Try it.
Each of the following records is to be output exactly.

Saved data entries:
|---|

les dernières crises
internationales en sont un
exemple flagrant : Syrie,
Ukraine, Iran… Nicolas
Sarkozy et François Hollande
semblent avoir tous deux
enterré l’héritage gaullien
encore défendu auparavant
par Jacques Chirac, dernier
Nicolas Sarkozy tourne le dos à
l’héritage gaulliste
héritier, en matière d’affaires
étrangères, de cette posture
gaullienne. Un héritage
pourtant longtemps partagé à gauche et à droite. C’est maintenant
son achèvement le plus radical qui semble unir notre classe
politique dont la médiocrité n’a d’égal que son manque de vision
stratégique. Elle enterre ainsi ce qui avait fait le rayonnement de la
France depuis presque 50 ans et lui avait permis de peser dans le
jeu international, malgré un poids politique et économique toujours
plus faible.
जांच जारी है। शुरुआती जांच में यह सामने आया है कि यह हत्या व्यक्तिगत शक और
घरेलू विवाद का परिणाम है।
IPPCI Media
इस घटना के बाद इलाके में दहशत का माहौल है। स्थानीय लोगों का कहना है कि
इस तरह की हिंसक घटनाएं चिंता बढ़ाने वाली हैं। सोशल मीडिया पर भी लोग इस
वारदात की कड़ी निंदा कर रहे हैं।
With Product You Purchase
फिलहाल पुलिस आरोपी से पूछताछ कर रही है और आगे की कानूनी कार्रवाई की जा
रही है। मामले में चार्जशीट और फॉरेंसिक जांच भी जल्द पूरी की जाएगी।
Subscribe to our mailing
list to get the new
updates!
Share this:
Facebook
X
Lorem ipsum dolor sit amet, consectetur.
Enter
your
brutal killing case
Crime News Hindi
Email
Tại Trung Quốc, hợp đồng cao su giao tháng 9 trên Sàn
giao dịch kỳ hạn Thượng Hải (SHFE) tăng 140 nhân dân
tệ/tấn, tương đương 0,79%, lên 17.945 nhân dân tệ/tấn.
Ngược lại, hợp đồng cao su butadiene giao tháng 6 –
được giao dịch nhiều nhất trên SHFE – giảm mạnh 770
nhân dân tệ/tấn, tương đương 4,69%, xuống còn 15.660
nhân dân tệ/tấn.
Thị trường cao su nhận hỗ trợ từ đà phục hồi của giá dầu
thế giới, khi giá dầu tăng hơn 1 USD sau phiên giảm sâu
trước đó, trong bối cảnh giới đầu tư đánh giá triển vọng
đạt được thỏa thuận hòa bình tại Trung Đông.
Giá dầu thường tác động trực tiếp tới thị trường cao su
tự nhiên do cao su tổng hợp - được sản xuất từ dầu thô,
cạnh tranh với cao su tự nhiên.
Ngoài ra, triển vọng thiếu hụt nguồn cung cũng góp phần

|---|

Written response.
les dernières crises
internationales en sont un
exemple flagrant : Syrie,
Ukraine, Iran… Nicolas
Sarkozy et François Hollande
semblent avoir tous deux
enterré l’héritage gaullien
encore défendu auparavant
par Jacques Chirac, dernier
Nicolas Sarkozy tourne le dos à
l’héritage gaulliste
héritier, en matière d’affaires
étrangères, de cette posture
gaullienne. Un héritage
pourtant longtemps partagé à gauche et à droite. C’est maintenant
son achèvement le plus radical qui semble unir notre classe
politique dont la médiocrité n’a d’égal que son manque de vision
stratégique. Elle enterre ainsi ce qui avait fait le rayonnement de la
France depuis presque 50 ans et lui avait permis de peser dans le
jeu international, malgré un poids politique et économique toujours
plus faible.
जांच जारी है। शुरुआती जांच में यह सामने आया है कि यह हत्या व्यक्तिगत शक और
घरेलू विवाद का परिणाम है।
IPPCI Media
इस घटना के बाद इलाके में दहशत का माहौल है। स्थानीय लोगों का कहना है कि
इस तरह की हिंसक घटनाएं चिंता बढ़ाने वाली हैं। सोशल मीडिया पर भी लोग इस
वारदात की कड़ी निंदा कर रहे हैं।
With Product You Purchase
फिलहाल पुलिस आरोपी से पूछताछ कर रही है और आगे की कानूनी कार्रवाई की जा
रही है। मामले में चार्जशीट और फॉरेंसिक जांच भी जल्द पूरी की जाएगी।
Subscribe to our mailing
list to get the new
updates!
Share this:
Facebook
X
Lorem ipsum dolor sit amet, consectetur.
Enter
your
brutal killing case
Crime News Hindi
Email
Tại Trung Quốc, hợp đồng cao su giao tháng 9 trên Sàn
giao dịch kỳ hạn Thượng Hải (SHFE) tăng 140 nhân dân
tệ/tấn, tương đương 0,79%, lên 17.945 nhân dân tệ/tấn.
Ngược lại, hợp đồng cao su butadiene giao tháng 6 –
được giao dịch nhiều nhất trên SHFE – giảm mạnh 770
nhân dân tệ/tấn, tương đương 4,69%, xuống còn 15.660
nhân dân tệ/tấn.
Thị trường cao su nhận hỗ trợ từ đà phục hồi của giá dầu
thế giới, khi giá dầu tăng hơn 1 USD sau phiên giảm sâu
trước đó, trong bối cảnh giới đầu tư đánh giá triển vọng
đạt được thỏa thuận hòa bình tại Trung Đông.
Giá dầu thường tác động trực tiếp tới thị trường cao su
tự nhiên do cao su tổng hợp - được sản xuất từ dầu thô,
cạnh tranh với cao su tự nhiên.
Ngoài ra, triển vọng thiếu hụt nguồn cung cũng góp phần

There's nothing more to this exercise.